TRY IT -> Pictures must not appear in the copy. Restate exactly the lines below from the one with "to lift objects more" through the one with "own writing - impreci", inclusive.

+ + + + +

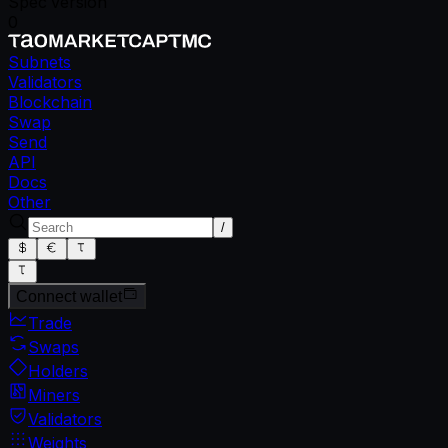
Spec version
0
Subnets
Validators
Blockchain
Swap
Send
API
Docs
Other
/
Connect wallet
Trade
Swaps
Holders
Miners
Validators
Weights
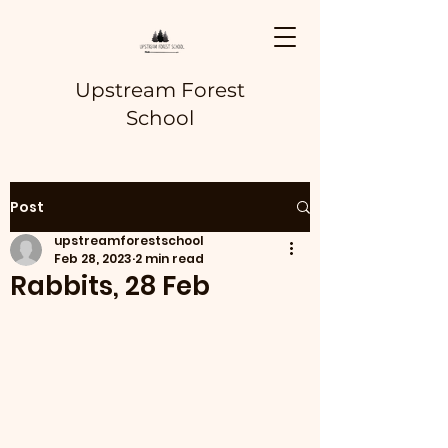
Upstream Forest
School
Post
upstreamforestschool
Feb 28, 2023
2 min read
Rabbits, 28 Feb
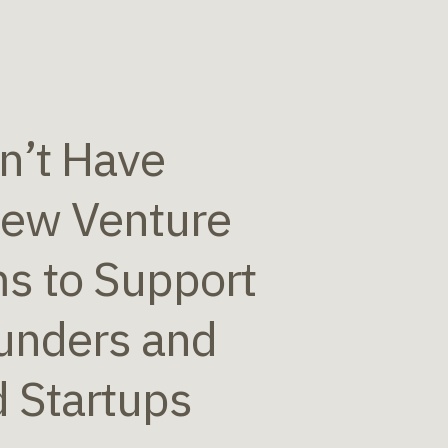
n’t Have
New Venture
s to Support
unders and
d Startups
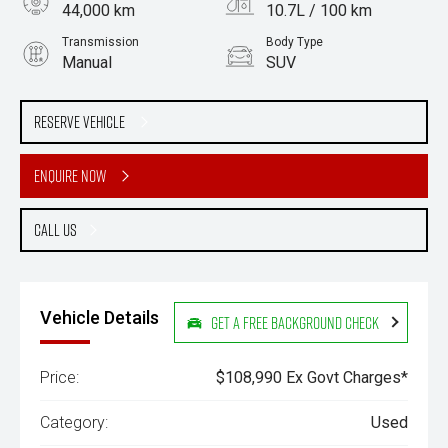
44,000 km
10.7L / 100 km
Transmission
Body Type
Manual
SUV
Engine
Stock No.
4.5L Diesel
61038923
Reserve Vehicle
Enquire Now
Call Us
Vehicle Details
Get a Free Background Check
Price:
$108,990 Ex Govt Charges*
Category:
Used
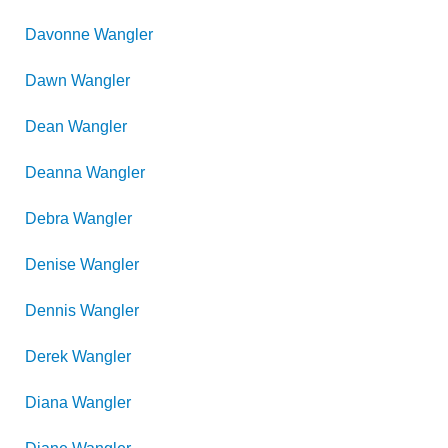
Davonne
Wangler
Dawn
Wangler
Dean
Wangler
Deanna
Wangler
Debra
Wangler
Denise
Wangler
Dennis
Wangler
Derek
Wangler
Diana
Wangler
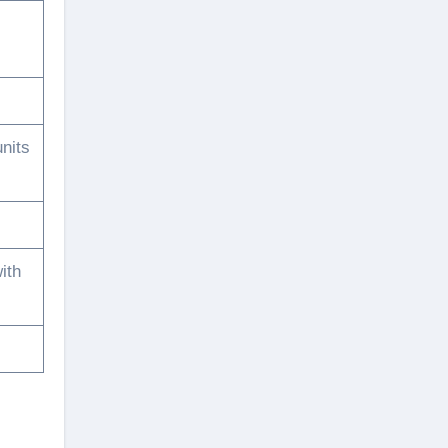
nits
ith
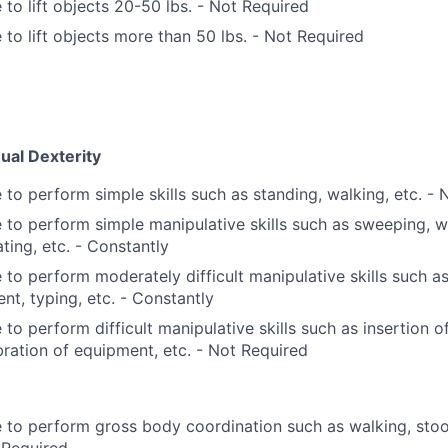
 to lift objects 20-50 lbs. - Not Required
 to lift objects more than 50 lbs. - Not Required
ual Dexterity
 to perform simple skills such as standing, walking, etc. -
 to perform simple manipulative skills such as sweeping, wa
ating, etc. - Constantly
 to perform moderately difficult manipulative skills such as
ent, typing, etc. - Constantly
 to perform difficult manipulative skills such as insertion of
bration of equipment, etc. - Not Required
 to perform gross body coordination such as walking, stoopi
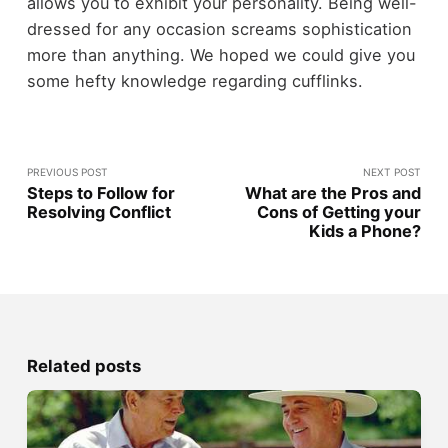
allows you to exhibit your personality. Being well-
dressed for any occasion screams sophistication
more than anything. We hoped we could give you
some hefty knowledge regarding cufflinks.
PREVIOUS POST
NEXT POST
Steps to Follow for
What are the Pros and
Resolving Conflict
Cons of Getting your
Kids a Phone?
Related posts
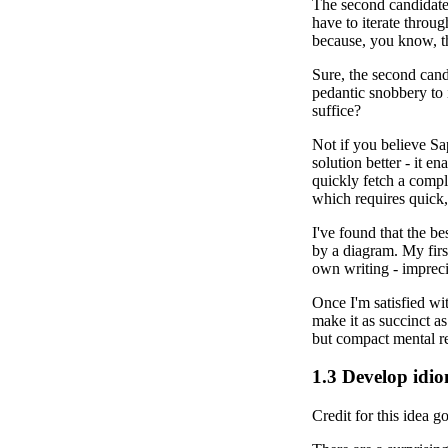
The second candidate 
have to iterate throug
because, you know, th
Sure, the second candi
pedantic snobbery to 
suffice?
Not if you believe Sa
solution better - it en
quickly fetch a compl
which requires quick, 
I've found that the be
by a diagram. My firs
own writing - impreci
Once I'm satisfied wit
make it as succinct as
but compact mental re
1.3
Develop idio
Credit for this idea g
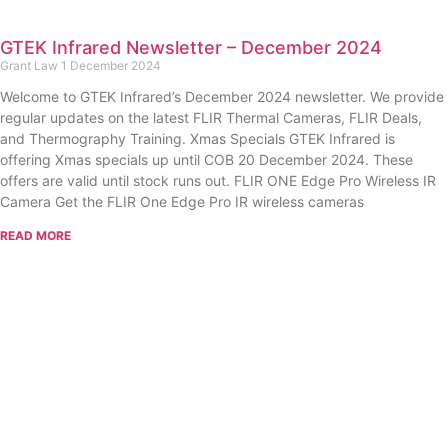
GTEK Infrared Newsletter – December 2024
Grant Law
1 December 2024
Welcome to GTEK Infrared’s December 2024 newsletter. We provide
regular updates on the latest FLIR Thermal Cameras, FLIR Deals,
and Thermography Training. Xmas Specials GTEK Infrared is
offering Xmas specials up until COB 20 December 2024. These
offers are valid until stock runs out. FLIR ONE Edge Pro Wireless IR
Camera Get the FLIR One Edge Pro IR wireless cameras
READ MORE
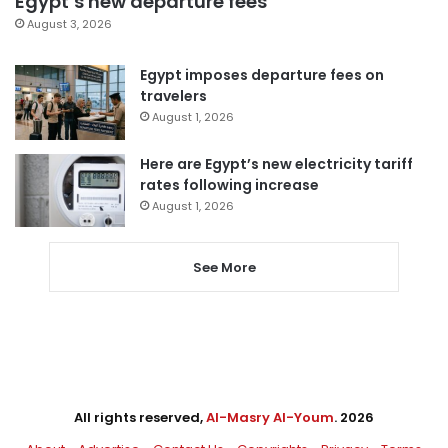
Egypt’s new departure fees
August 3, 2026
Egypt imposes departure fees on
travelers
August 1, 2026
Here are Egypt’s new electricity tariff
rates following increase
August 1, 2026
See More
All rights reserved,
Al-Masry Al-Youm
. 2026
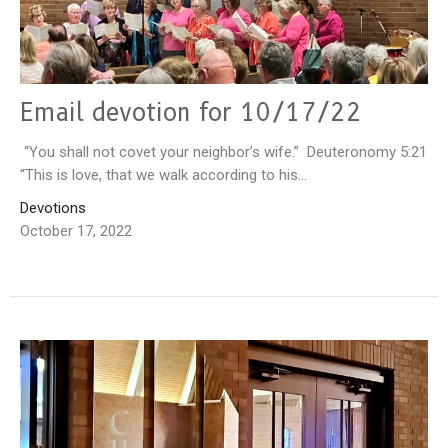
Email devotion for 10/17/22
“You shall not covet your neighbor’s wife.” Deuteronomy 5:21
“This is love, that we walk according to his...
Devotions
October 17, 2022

+ + + + +

RESULT FOR THIS TASK ->
 to lift objects more than 50 lbs. - Not Required
ual Dexterity
 to perform simple skills such as standing, walking, etc. -
 to perform simple manipulative skills such as sweeping, wa
ating, etc. - Constantly
 to perform moderately difficult manipulative skills such as
ent, typing, etc. - Constantly
 to perform difficult manipulative skills such as insertion of
bration of equipment, etc. - Not Required
 to perform gross body coordination such as walking, stoopi
allows you to exhibit your personality. Being well-
dressed for any occasion screams sophistication
more than anything. We hoped we could give you
some hefty knowledge regarding cufflinks.
PREVIOUS POST
NEXT POST
Steps to Follow for
What are the Pros and
Resolving Conflict
Cons of Getting your
Kids a Phone?
Related posts
The second candidate 
have to iterate throug
because, you know, th
Sure, the second candi
pedantic snobbery to 
suffice?
Not if you believe Sa
solution better - it en
quickly fetch a compl
which requires quick, 
I've found that the be
by a diagram. My firs
own writing - impreci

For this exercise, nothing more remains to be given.